The announcement from DeLeo comes after the current chairman of the House Committee on Ways and Means, Representative Brian S. Dempsey, unexpectedly announced Thursday that he is resigning and joining one of the state’s top lobbying firms.
DeLeo and Dempsey were often seen as ideologically aligned on the more conservative end of the Massachusetts Democratic spectrum.
Sánchez earned his political chops working for the late Boston mayor Thomas M. Menino for about five years.
With his Senate counterpart, the House budget chief has a say on almost every major piece of legislation and takes the lead in making decisions about how the Legislature should appropriate billions in taxpayer dollars.
In good economic times, they must choose between a constant barrage of requests from fellow elected officials, lobbyists, and bigwigs. In a recession, the chairs must make hard decisions about what gets cut. It could be a decision, say, between less money for the Department of Children and Families, which serves the state’s most vulnerable youth, or fewer beds for the homeless.
And, of course, whether to raise taxes.
The state Constitution mandates that all “money bills” — essentially legislation that transfers property or money from people to the state — originate in the House. So if the House decides against raising taxes any year, representatives can thwart the Senate’s ability to hike them.
Asked if Massachusetts should raise taxes, Sánchez said hikes should be the final option and indicated a cautious approach, mentioning two successful ballot efforts to undo legislative tax hikes.
“I think we have a history of raising taxes in this House. We passed a gas tax, we passed an alcohol tax — the voters did repeal them,” he said.
After lawmakers raised the per-gallon gas tax by 3 cents to 24 cents and linked future automatic increases to inflation, voters in 2014 nixed the automatic increases.
And in 2010, voters repealed legislators’ effort to apply the sales tax to alcohol.
Sánchez called raising taxes “a last resort” but said he supported a tax on the highest earners that will be put to voters via a constitutional amendment on next year’s ballot.
First elected to the House in 2002, Sánchez represents a district that includes an economically and culturally diverse swath of two communities: parts of Jamaica Plain, Roslindale, and Mission Hill in Boston, and one precinct in Brookline.
Sánchez, married with two daughters, is a graduate of the University of Massachusetts Boston and Harvard’s Kennedy School of Government.
Born in New York to parents who were born in Puerto Rico, Sánchez grew up in Boston.
When he was 4 years old, his sister was sick, and their mother decided to move the family from New York to Boston in search of medical care.
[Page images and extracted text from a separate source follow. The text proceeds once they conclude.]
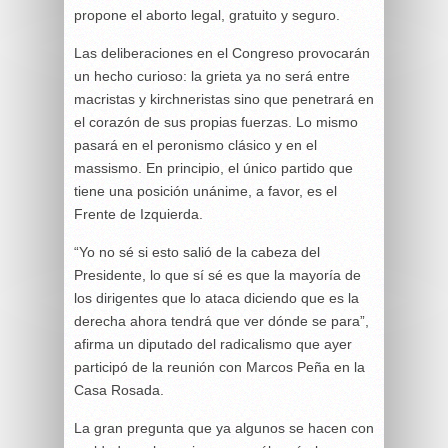
propone el aborto legal, gratuito y seguro.
Las deliberaciones en el Congreso provocarán
un hecho curioso: la grieta ya no será entre
macristas y kirchneristas sino que penetrará en
el corazón de sus propias fuerzas. Lo mismo
pasará en el peronismo clásico y en el
massismo. En principio, el único partido que
tiene una posición unánime, a favor, es el
Frente de Izquierda.
“Yo no sé si esto salió de la cabeza del
Presidente, lo que sí sé es que la mayoría de
los dirigentes que lo ataca diciendo que es la
derecha ahora tendrá que ver dónde se para”,
afirma un diputado del radicalismo que ayer
participó de la reunión con Marcos Peña en la
Casa Rosada.
La gran pregunta que ya algunos se hacen con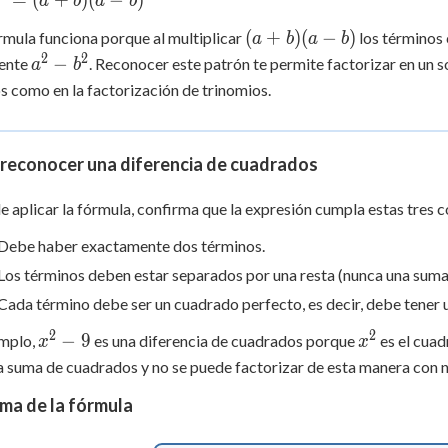
=
(
+
)
(
−
)
a
b
a
b
+
0
(a+b)
(
+
)
(
−
)
rmula funciona porque al multiplicar
los términos
a
b
a
b
(a-b)
2
2
a^2
−
ente
. Reconocer este patrón te permite factorizar en un 
a
b
-
 como en la factorización de trinomios.
b^2
reconocer una diferencia de cuadrados
e aplicar la fórmula, confirma que la expresión cumpla estas tres 
Debe haber exactamente dos términos.
Los términos deben estar separados por una resta (nunca una suma
Cada término debe ser un cuadrado perfecto, es decir, debe tener 
2
2
x^2
x^2
−
9
emplo,
es una diferencia de cuadrados porque
es el cua
x
x
- 9
a suma de cuadrados y no se puede factorizar de esta manera con 
ma de la fórmula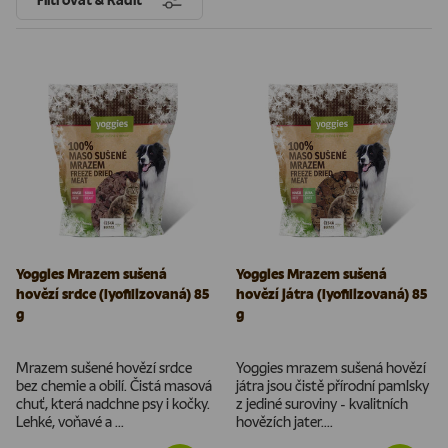
Filtrovat & Řadit
Yoggies Mrazem sušená
Yoggies Mrazem sušená
hovězí srdce (lyofilizovaná) 85
hovězí játra (lyofilizovaná) 85
g
g
Mrazem sušené hovězí srdce
Yoggies mrazem sušená hovězí
bez chemie a obilí. Čistá masová
játra jsou čistě přírodní pamlsky
chuť, která nadchne psy i kočky.
z jediné suroviny - kvalitních
Lehké, voňavé a ...
hovězích jater....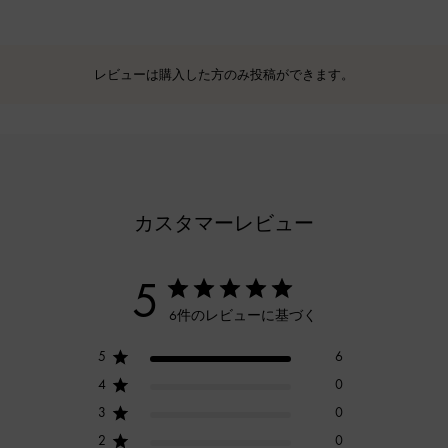
レビューは購入した方のみ投稿ができます。
カスタマーレビュー
5
6件のレビューに基づく
5
6
4
0
3
0
2
0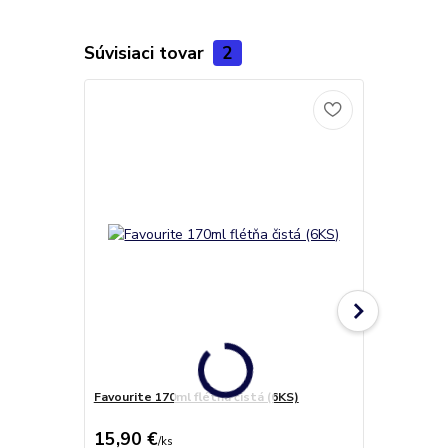
Súvisiaci tovar
2
Favourite 170ml flétňa čistá (6KS)
Pohár na ví
optišovým p
15,90 €
16,20 €
/
ks
/
k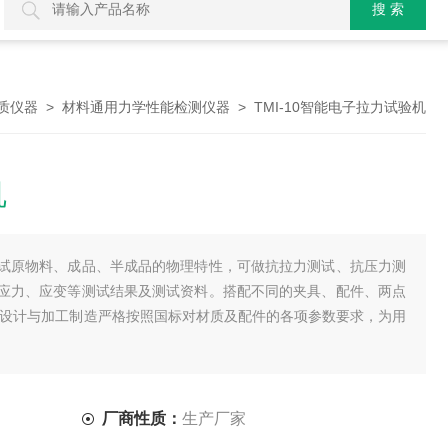
>
> TMI-10智能电子拉力试验机
质仪器
材料通用力学性能检测仪器
机
试原物料、成品、半成品的物理特性，可做抗拉力测试、抗压力测
应力、应变等测试结果及测试资料。搭配不同的夹具、配件、两点
器设计与加工制造严格按照国标对材质及配件的各项参数要求，为用
厂商性质：
生产厂家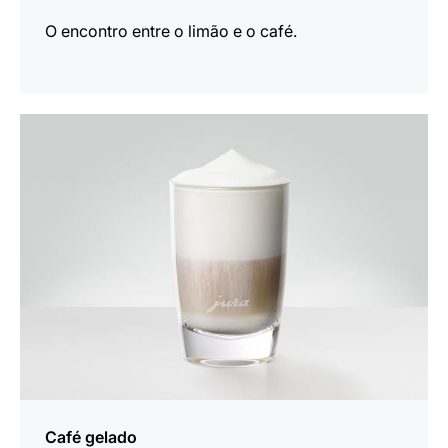
O encontro entre o limão e o café.
a
receita
Café gelado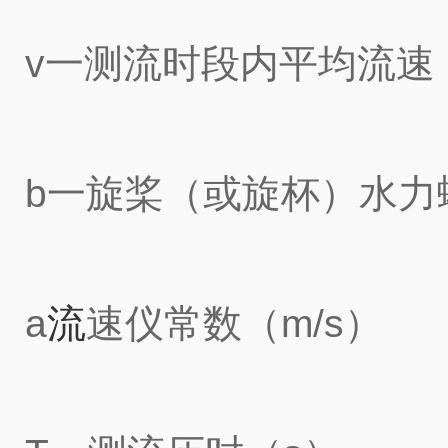
v一测流时段内平均流速（
b一旋桨（或旋杯）水力
a
流
速仪常数（m/s）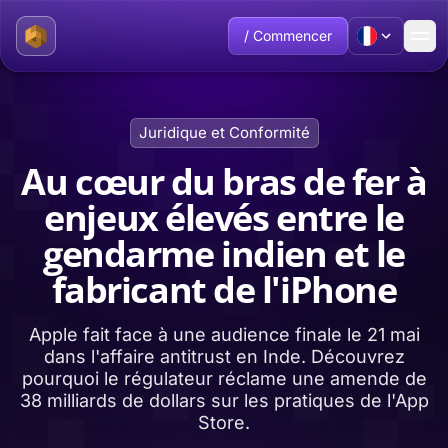
/ Commencer
Juridique et Conformité
Au cœur du bras de fer à
enjeux élevés entre le
gendarme indien et le
fabricant de l'iPhone
Apple fait face à une audience finale le 21 mai
dans l'affaire antitrust en Inde. Découvrez
pourquoi le régulateur réclame une amende de
38 milliards de dollars sur les pratiques de l'App
Store.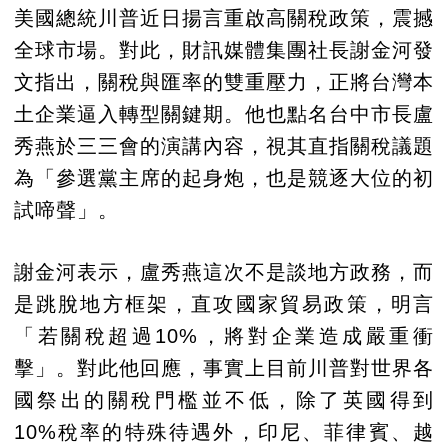
美國總統川普近日揚言重啟高關稅政策，震撼
全球市場。對此，財訊媒體集團社長謝金河發
文指出，關稅與匯率的雙重壓力，正將台灣本
土企業逼入轉型關鍵期。他也點名台中市長盧
秀燕於三三會的演講內容，視其直指關稅議題
為「參選黨主席的起身炮，也是競逐大位的初
試啼聲」。
謝金河表示，盧秀燕這次不是談地方政務，而
是跳脫地方框架，直攻國家貿易政策，明言
「若關稅超過10%，將對企業造成嚴重衝
擊」。對此他回應，事實上目前川普對世界各
國祭出的關稅門檻並不低，除了英國得到
10%稅率的特殊待遇外，印尼、菲律賓、越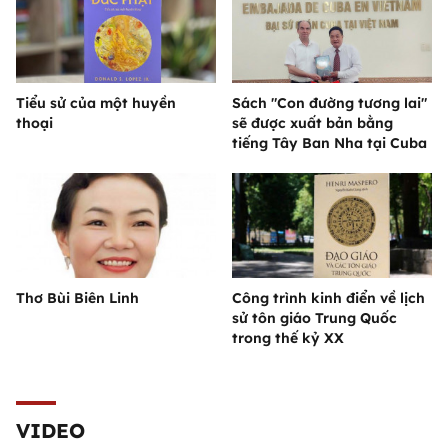
Tiểu sử của một huyền
Sách "Con đường tương lai"
thoại
sẽ được xuất bản bằng
tiếng Tây Ban Nha tại Cuba
Thơ Bùi Biên Linh
Công trình kinh điển về lịch
sử tôn giáo Trung Quốc
trong thế kỷ XX
VIDEO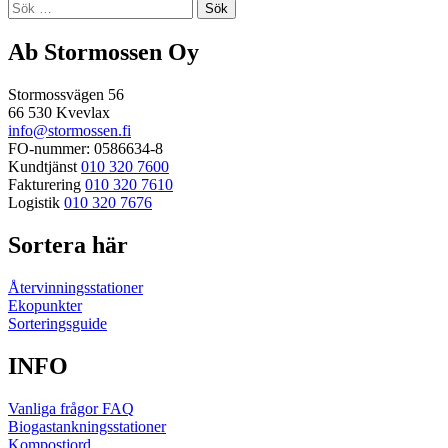
Sök
efter:
Ab Stormossen Oy
Stormossvägen 56
66 530 Kvevlax
info@stormossen.fi
FO-nummer: 0586634-8
Kundtjänst
010 320 7600
Fakturering
010 320 7610
Logistik
010 320 7676
Sortera här
Återvinningsstationer
Ekopunkter
Sorteringsguide
INFO
Vanliga frågor FAQ
Biogastankningsstationer
Kompostjord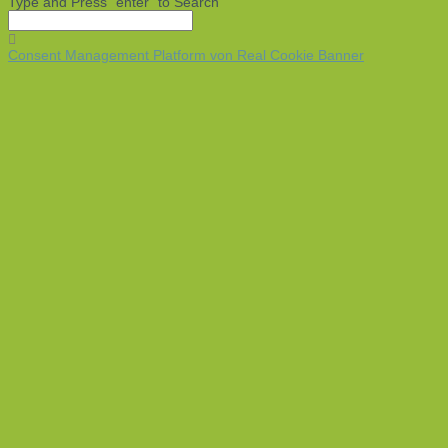
Type and Press “enter” to Search
Consent Management Platform von Real Cookie Banner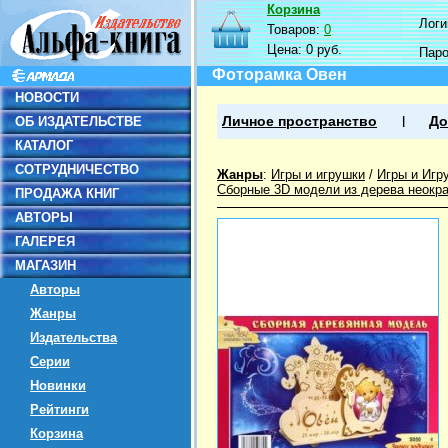
Корзина
Логин
Товаров:
0
Цена:
0 руб.
Пар
Фоторамка Овен
НОВОСТИ
ОБ ИЗДАТЕЛЬСТВЕ
Личное пространство
До
КАТАЛОГ
СОТРУДНИЧЕСТВО
Жанры
:
Игры и игрушки
/
Игры и Игр
Сборные 3D модели из дерева неокр
ПРОДАЖА КНИГ
АВТОРЫ
ГАЛЕРЕЯ
МАГАЗИН
Авторы
Жанры
Издательства
Серии
Новинки
Рейтинги
Корзина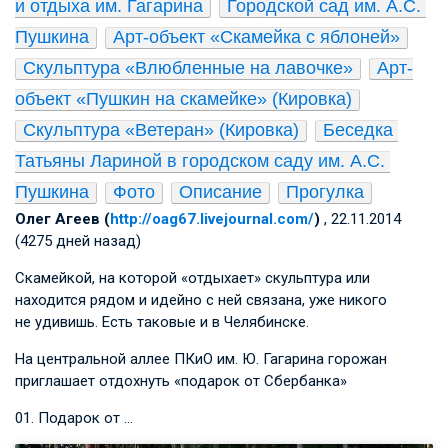
и отдыха им. Гагарина
Городской сад им. А.С. 
Пушкина
Арт-объект «Скамейка с яблоней»
Скульптура «Влюбленные на лавочке»
Арт-
объект «Пушкин на скамейке» (Кировка)
Скульптура «Ветеран» (Кировка)
Беседка 
Татьяны Лариной в городском саду им. А.С. 
Пушкина
Фото
Описание
Прогулка
Олег Агеев (
http://oag67.livejournal.com/
)
, 22.11.2014
(4275 дней назад)
Скамейкой, на которой «отдыхает» скульптура или
находится рядом и идейно с ней связана, уже никого
не удивишь. Есть таковые и в Челябинске.
На центральной аллее ПКиО им. Ю. Гагарина горожан
приглашает отдохнуть «подарок от Сбербанка»
01. Подарок от …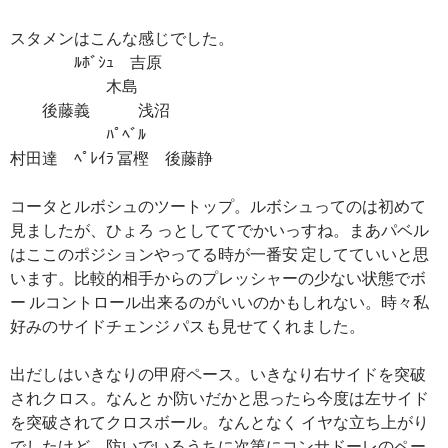
スタメンはこんな感じでした。
ﾙﾎﾞｼｭ 吉原
木島
後藤義 浅沼
ﾊﾟﾍﾞﾙ
村田達 ﾍﾟﾚｲﾗ 冨樫 後藤静
コータとルボシュのツートップ。ルボシュってのは初めて
見ましたが、ひょろ っとしててでかいっすね。まあパベル
はここのポジションやってる時が一番安 定してていいと思
います。比較的相手からのプレッシャーの少ない状態でボ
ー ルコントロール出来るのがいいのかもしれない。時々私
好みのサイドチェンジ パスも見せてくれました。
出だしはいきなりの甲府ペース。いきなり右サイドを突破
されクロス。なんと か防いだかと思ったら今度は左サイド
を突破されてクロスボール。なんとなく イヤな立ち上がり
でしたけど、防いでいるうちに次第にコンサドーレのペー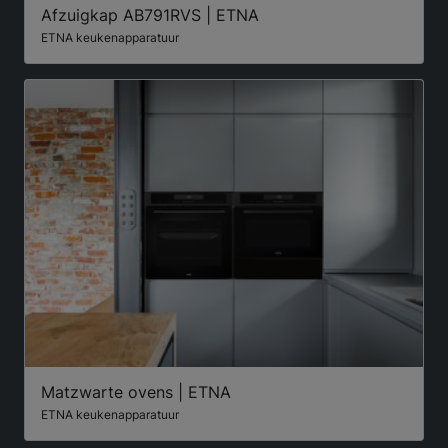
Afzuigkap AB791RVS | ETNA
ETNA keukenapparatuur
Matzwarte ovens | ETNA
ETNA keukenapparatuur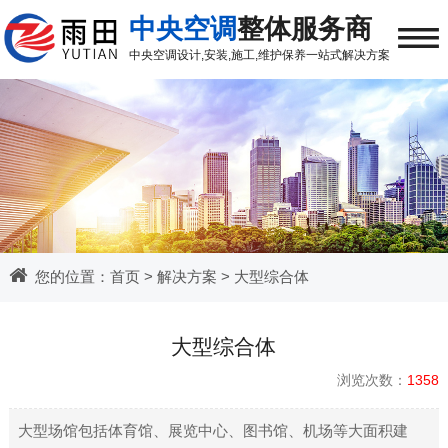
≡
中央空调
整体服务商
中央空调
设计,安装,施工,维护保养
一站式解决方案
您的位置：
首页
>
解决方案
>
大型综合体
大型综合体
浏览次数：
1358
大型场馆包括体育馆、展览中心、图书馆、机场等大面积建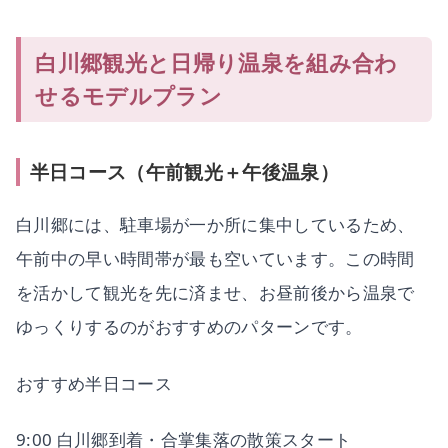
白川郷観光と日帰り温泉を組み合わ
せるモデルプラン
半日コース（午前観光＋午後温泉）
白川郷には、駐車場が一か所に集中しているため、
午前中の早い時間帯が最も空いています。この時間
を活かして観光を先に済ませ、お昼前後から温泉で
ゆっくりするのがおすすめのパターンです。
おすすめ半日コース
9:00 白川郷到着・合掌集落の散策スタート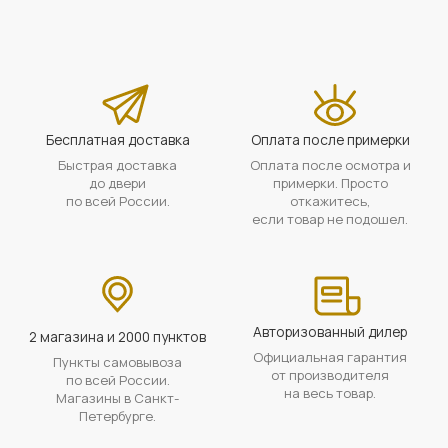
Бесплатная доставка
Оплата после примерки
Быстрая доставка
Оплата после осмотра и
до двери
примерки. Просто
по всей России.
откажитесь,
если товар не подошел.
Авторизованный дилер
2 магазина и 2000 пунктов
Официальная гарантия
Пункты самовывоза
от производителя
по всей России.
на весь товар.
Магазины в Санкт-
Петербурге.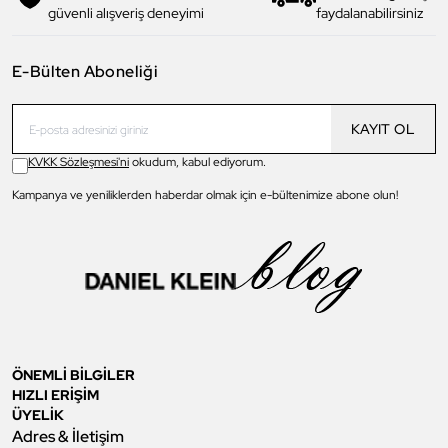
güvenli alışveriş deneyimi
faydalanabilirsiniz
E-Bülten Aboneliği
KAYIT OL
KVKK Sözleşmesi'ni
okudum, kabul ediyorum.
Kampanya ve yeniliklerden haberdar olmak için e-bültenimize abone olun!
ÖNEMLİ BİLGİLER
HIZLI ERİŞİM
ÜYELİK
Adres & İletişim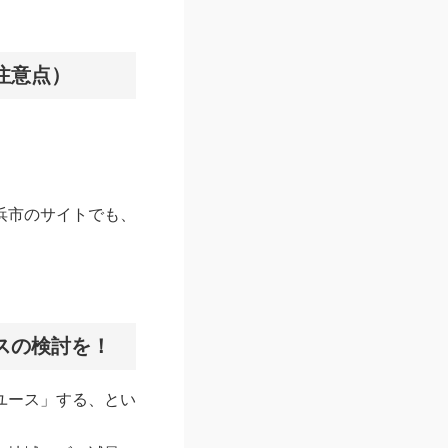
注意点）
浜市のサイトでも、
スの検討を！
ユース」する、とい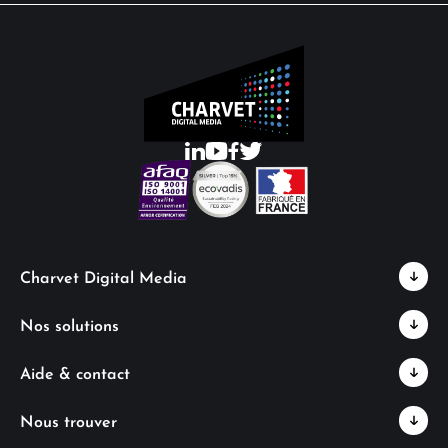
Charvet Digital Media
Nos solutions
Aide & contact
Nous trouver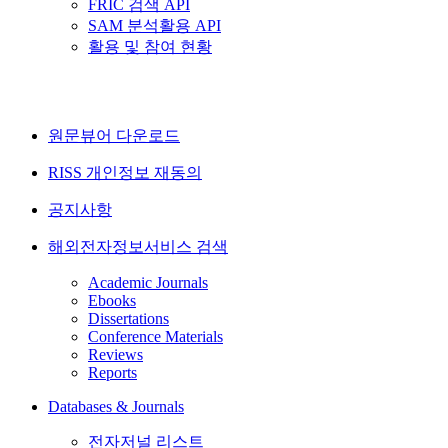
FRIC 검색 API
SAM 분석활용 API
활용 및 참여 현황
원문뷰어 다운로드
RISS 개인정보 재동의
공지사항
해외전자정보서비스 검색
Academic Journals
Ebooks
Dissertations
Conference Materials
Reviews
Reports
Databases & Journals
전자저널 리스트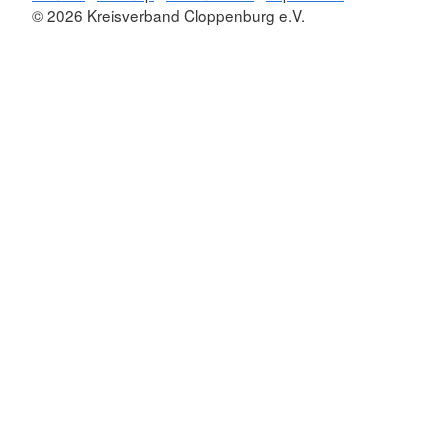
© 2026 Kreisverband Cloppenburg e.V.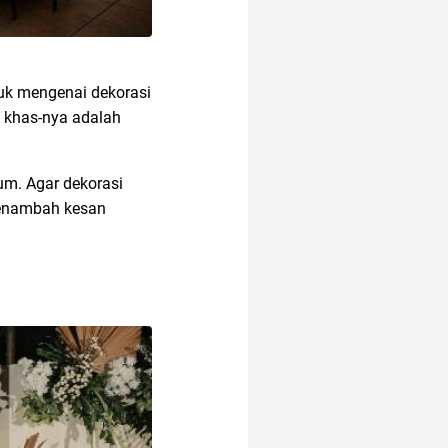
suk mengenai dekorasi
i khas-nya adalah
um. Agar dekorasi
menambah kesan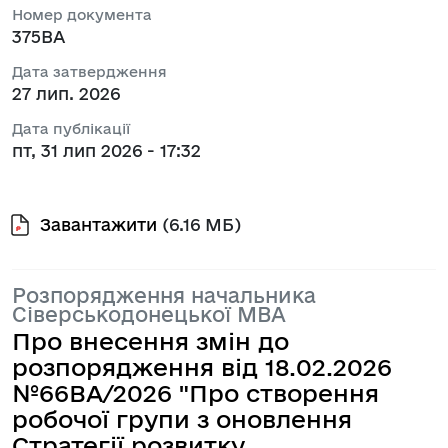
Номер документа
375ВА
Дата затвердження
27 лип. 2026
Дата публікації
пт, 31 лип 2026 - 17:32
Завантажити
(6.16 МБ)
Розпорядження начальника
Сіверськодонецької МВА
Про внесення змін до
розпорядження від 18.02.2026
№66ВА/2026 "Про створення
робочої групи з оновлення
Стратегії розвитку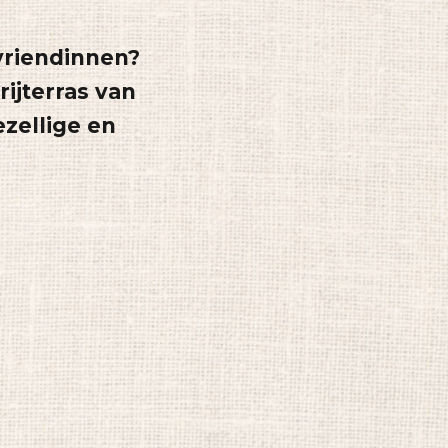
 vriendinnen?
ijterras van
ezellige en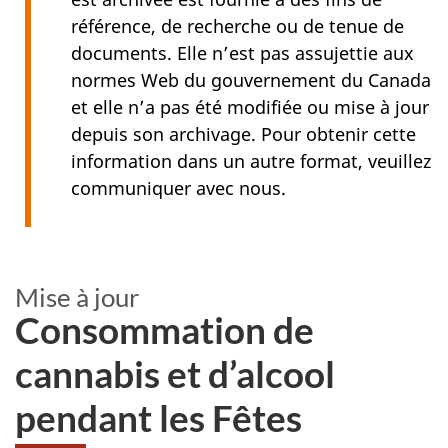
référence, de recherche ou de tenue de
documents. Elle n’est pas assujettie aux
normes Web du gouvernement du Canada
et elle n’a pas été modifiée ou mise à jour
depuis son archivage. Pour obtenir cette
information dans un autre format, veuillez
communiquer avec nous.
Mise à jour
Consommation de
cannabis et d’alcool
pendant les Fêtes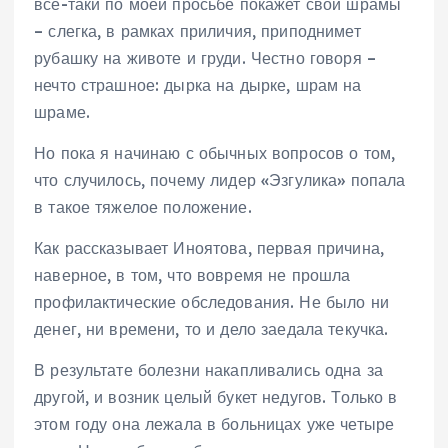
все-таки по моей просьбе покажет свои шрамы
– слегка, в рамках приличия, приподнимет
рубашку на животе и груди. Честно говоря –
нечто страшное: дырка на дырке, шрам на
шраме.
Но пока я начинаю с обычных вопросов о том,
что случилось, почему лидер «Эзгулика» попала
в такое тяжелое положение.
Как рассказывает Иноятова, первая причина,
наверное, в том, что вовремя не прошла
профилактические обследования. Не было ни
денег, ни времени, то и дело заедала текучка.
В результате болезни накапливались одна за
другой, и возник целый букет недугов. Только в
этом году она лежала в больницах уже четыре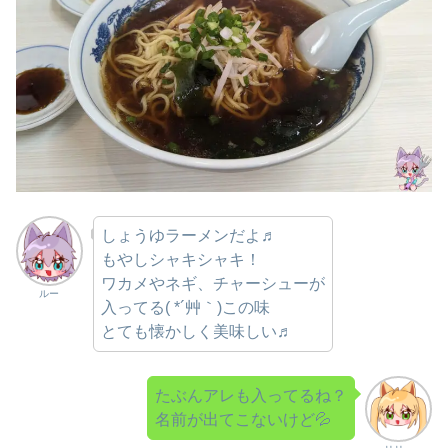
しょうゆラーメンだよ♬
もやしシャキシャキ！
ワカメやネギ、チャーシューが
ルー
入ってる( *´艸｀)この味
とても懐かしく美味しい♬
たぶんアレも入ってるね？
名前が出てこないけど💦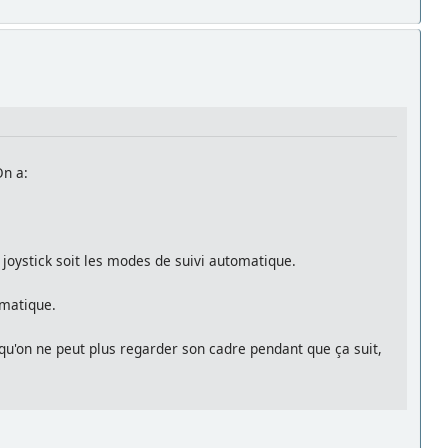
On a:
 joystick soit les modes de suivi automatique.
omatique.
isqu'on ne peut plus regarder son cadre pendant que ça suit,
“Columbia Presbyterian wanted to chop her up, and my mother wasn’t having it,” he recalled. But her sister lived in Boston. So the three of them moved into his aunt’s small apartment in Roxbury’s Mission Main projects, and his mom fought to get his sister better treatment.
Asked what it means to him that he will be the first Latino chairman of the House budget-writing committee, Sánchez took several seconds to gather his thoughts.
“I’m a son of the city,” he replied. “I’m proud because of who I am as a Puerto Rican man in Boston. And I know how important that is to a lot of folks. But at the end of the day, I’m a kid from Boston that’s just trying to do the right thing.”